Nationalgeographic.co.id—Kejahatan dan hukuman dalam sejarah Abad Pertengahan seringkali keras dan tak kenal ampun. Tidak seperti sistem peradilan pidana saat ini, tidak ada kepolisian yang sah dan masyarakat setempat bertanggung jawab untuk menegakkan hukum dan ketertiban.

Gereja Kristen juga berperan besar dalam menentukan hukuman bagi mereka yang dinyatakan bersalah. Namun, mereka juga memberikan jalan bagi terdakwa untuk menghindari hukuman dengan meminta Tuhan menyelamatkan jiwa mereka.

Karena hanya ada sedikit penjara selama ini, sebagian besar hukuman berfungsi untuk mencegah orang lain dalam masyarakat melakukan kejahatan.

Sementara saat ini, hukuman mati sangat jarang digunakan, namun mendapatkan popularitas besar di sejarah Abad Pertengahan. Demikian pula, menyakiti tubuh bukanlah hukuman yang digunakan dalam sistem kriminal saat ini.

Seiring perkembangan masyarakat, jenis kejahatan yang dilakukan dan hukuman yang setara telah berubah secara signifikan. Berikut adalah beberapa kejahatan umum dan hukuman sejarah Abad Pertengahan.

Tiga Cobaan

Pengadilan oleh juri tidak umum sampai abad ke-13. Tanpa cara formal untuk menentukan bersalah atau tidaknya seseorang, terdakwa diadili dengan siksaan.

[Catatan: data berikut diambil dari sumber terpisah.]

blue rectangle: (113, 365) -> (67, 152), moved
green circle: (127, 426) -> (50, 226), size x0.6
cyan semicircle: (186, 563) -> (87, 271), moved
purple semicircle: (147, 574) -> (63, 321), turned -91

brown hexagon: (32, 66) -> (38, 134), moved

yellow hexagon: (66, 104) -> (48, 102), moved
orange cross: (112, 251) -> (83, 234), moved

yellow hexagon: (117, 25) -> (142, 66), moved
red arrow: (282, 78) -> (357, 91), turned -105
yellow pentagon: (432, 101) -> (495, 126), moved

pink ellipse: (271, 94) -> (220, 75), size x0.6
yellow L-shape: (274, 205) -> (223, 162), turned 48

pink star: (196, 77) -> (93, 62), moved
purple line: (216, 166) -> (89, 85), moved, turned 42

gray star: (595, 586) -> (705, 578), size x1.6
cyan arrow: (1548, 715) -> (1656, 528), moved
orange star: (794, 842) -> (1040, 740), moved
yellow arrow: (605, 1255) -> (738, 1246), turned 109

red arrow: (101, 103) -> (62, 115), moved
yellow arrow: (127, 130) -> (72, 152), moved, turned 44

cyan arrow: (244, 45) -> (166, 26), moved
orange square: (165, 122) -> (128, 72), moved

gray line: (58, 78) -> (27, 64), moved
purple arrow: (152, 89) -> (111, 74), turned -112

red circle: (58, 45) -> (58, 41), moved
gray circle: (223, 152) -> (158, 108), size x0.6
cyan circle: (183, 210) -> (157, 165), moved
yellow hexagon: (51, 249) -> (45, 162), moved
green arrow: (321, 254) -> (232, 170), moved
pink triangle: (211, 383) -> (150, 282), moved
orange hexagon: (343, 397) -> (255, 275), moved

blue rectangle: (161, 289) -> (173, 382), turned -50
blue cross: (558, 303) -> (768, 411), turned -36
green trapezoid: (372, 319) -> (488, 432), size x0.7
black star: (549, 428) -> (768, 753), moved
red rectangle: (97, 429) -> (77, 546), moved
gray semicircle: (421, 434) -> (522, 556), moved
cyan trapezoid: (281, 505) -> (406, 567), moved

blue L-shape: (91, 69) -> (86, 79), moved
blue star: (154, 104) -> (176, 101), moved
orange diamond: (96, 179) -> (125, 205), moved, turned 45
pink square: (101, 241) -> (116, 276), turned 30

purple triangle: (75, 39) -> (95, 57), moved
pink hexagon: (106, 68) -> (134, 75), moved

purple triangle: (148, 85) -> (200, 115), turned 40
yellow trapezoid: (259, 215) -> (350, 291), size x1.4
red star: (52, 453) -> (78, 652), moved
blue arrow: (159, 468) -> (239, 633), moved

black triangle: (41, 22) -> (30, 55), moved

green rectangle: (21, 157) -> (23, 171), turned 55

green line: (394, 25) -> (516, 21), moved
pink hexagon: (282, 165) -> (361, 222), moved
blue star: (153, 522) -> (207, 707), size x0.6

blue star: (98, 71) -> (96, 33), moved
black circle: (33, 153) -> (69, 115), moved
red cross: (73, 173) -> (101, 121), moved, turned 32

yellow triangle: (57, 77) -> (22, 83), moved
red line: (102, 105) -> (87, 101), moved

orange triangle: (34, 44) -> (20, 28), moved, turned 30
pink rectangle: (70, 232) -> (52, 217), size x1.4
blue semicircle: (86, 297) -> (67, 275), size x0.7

Ada tiga jenis cobaan yaitu cobaan dengan api, cobaan dengan air, dan cobaan dengan pertempuran. Tujuan dari cobaan berat ini adalah membuat tertuduh mengalami keadaan ekstrim, dan jika mampu bertahan, mereka dianggap tidak bersalah di mata Tuhan. 

Siksaan dengan api mengharuskan terdakwa untuk membawa besi panas setinggi sembilan kaki (hampir tiga meter). Kemudian, tangan mereka dibalut. Setelah tiga hari, mereka diminta untuk hadir di pengadilan dan menunjukkan tangan mereka.

Jika luka sudah mulai sembuh, dianggap tidak bersalah. Jika kondisi mereka tidak membaik, mereka akan dinyatakan bersalah.

Ada dua jenis siksaan oleh air. Jika mereka mengalami siksaan air dingin, tangan dan kaki mereka diikat dan dibuang ke air. Jika mereka mulai mengapung, mereka dianggap tidak bersalah. Tetapi jika mereka tenggelam, mereka bersalah.

Untuk siksaan air panas, para tertuduh harus mengambil batu dari dasar ketel air mendidih. Sama halnya dengan siksaan api, jika tangan mereka mulai sembuh setelah tiga hari, mereka dinyatakan tidak bersalah.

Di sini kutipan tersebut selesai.